The recently-confirmed Chairwoman of the Securities and Exchange Commission, Mary Jo White, recently confirmed that defendants in some cases would no longer be allowed to neither admit nor deny any wrongdoing. This has been the on-going saga in many instances, where large Financial Firms would settle cases, the shareholders would pay the fines and the guilty parties did not suffer at all–other than the “inconvenience”.
The linked article, from the NY Times, outlines this change of approach by the Government, http://www.nytimes.com/2013/06/22/business/secs-new-chief-promises-tougher-line-on-cases.html?ref=economy&pagewanted=print. I certainly applaud this about-face on the part of the SEC.

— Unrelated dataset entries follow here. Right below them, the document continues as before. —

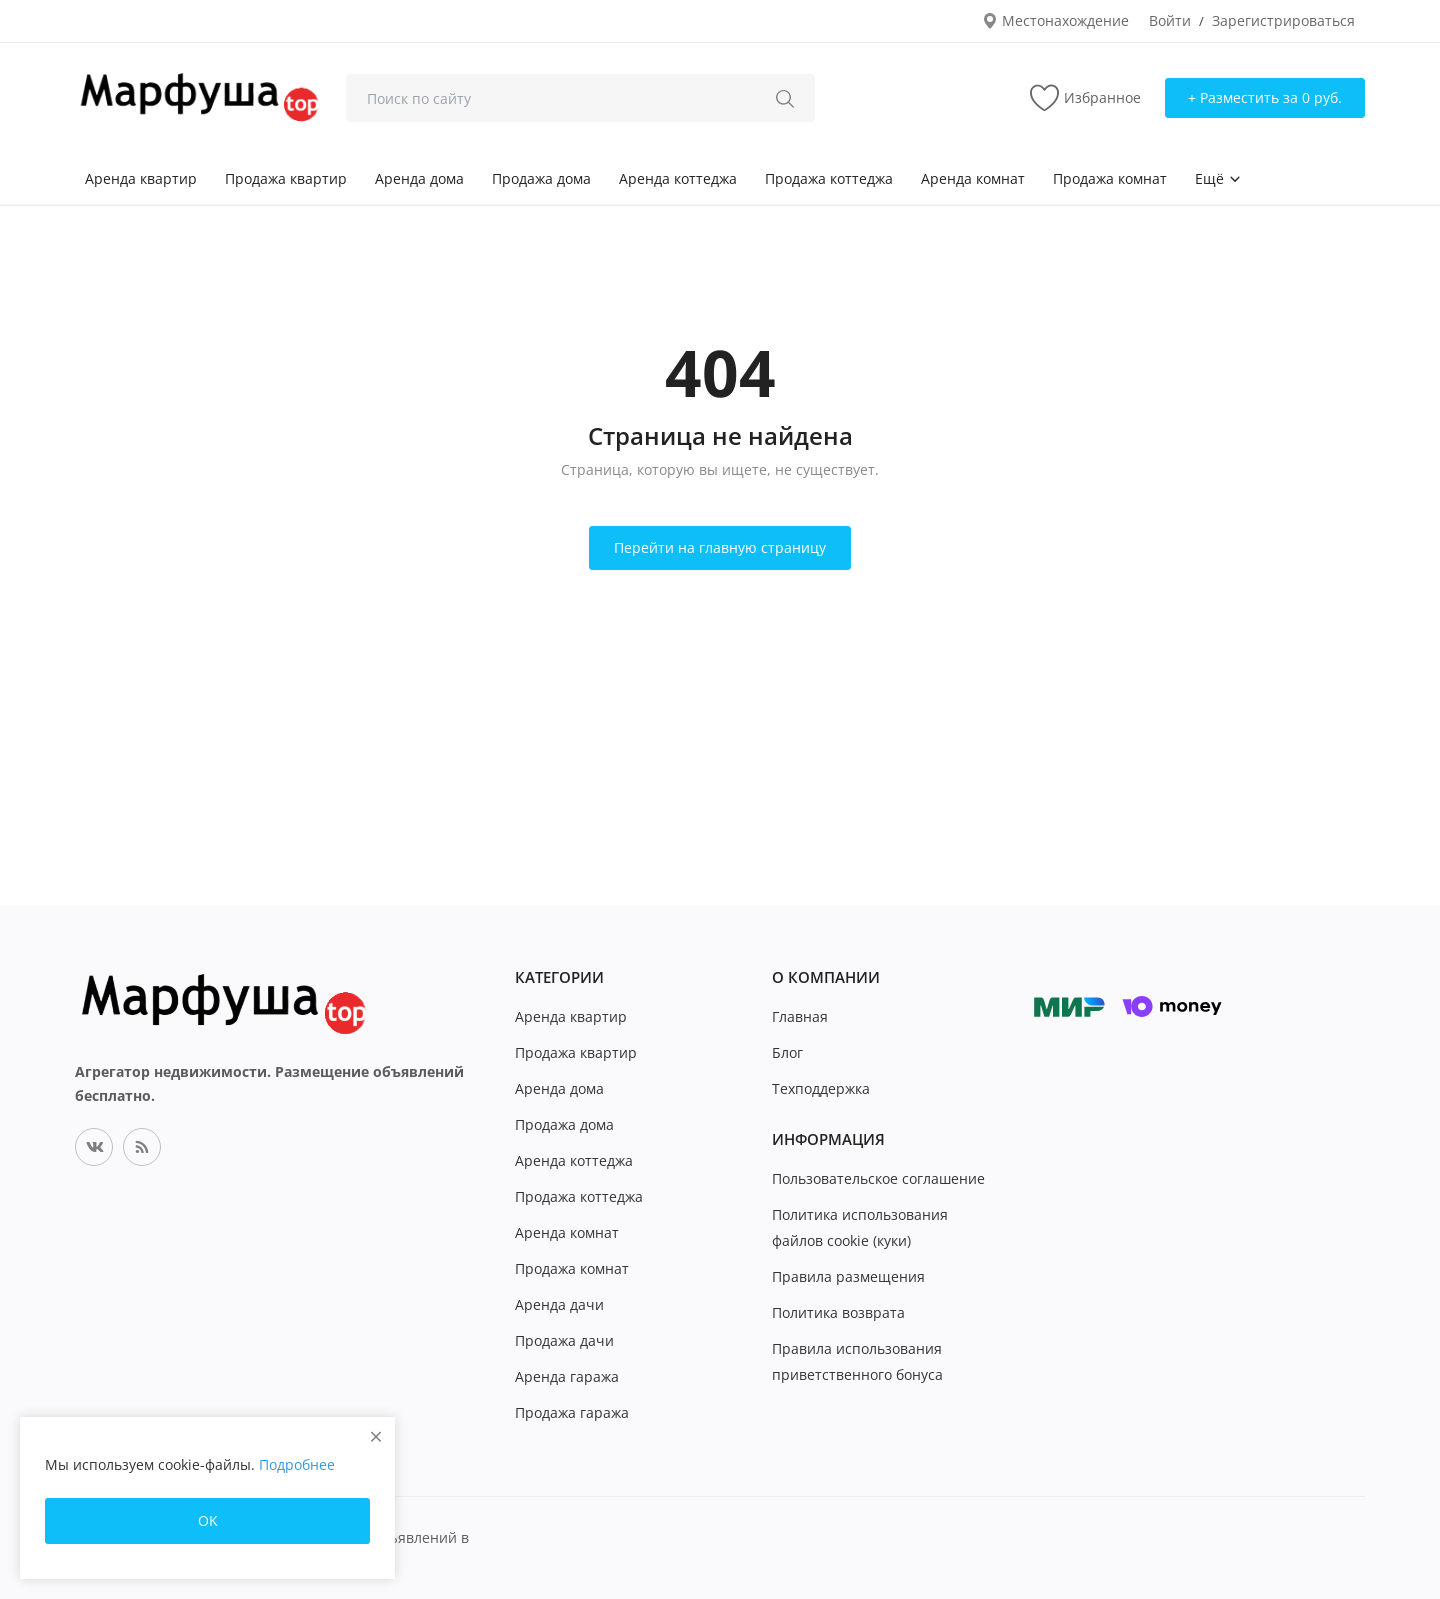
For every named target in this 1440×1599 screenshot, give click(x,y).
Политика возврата (838, 1312)
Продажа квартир (286, 178)
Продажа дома (541, 178)
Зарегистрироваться (1283, 20)
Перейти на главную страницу (720, 547)
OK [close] (208, 1520)
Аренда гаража (567, 1376)
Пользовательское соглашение (878, 1178)
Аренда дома (419, 178)
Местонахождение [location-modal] (1055, 20)
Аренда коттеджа (678, 178)
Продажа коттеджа (829, 178)
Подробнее (297, 1464)
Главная (800, 1016)
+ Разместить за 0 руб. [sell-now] (1265, 97)
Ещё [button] (1218, 178)
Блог (787, 1052)
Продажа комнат (1110, 178)
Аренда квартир (141, 178)
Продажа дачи (564, 1340)
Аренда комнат (973, 178)
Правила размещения (848, 1276)
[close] (376, 1436)
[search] (785, 98)
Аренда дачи (559, 1304)
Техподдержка (821, 1088)
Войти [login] (1170, 20)
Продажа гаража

Senator Elizabeth Warren (D-MA), a former Professor at the Harvard Law School and the driving force behind the creation of the Consumer Financial Protection Bureau, was perhaps one of the most vocal critics of “no guilt, no wrongdoing” pleas. She seemed perplexed that literally every regulator, appearing at Senate Finance Committee Hearings, stated that they had not brought any banks to Trial.
If the perpetrators know that they will not suffer the consequences of their crimes or wrongdoing, where was the deterrent? The regulators claimed that it was more cost-efficient to merely have a settlement. But, when you consider the repetitive nature of the offenses–especially among the very largest banks–the corrupt or illegal practices merely continued.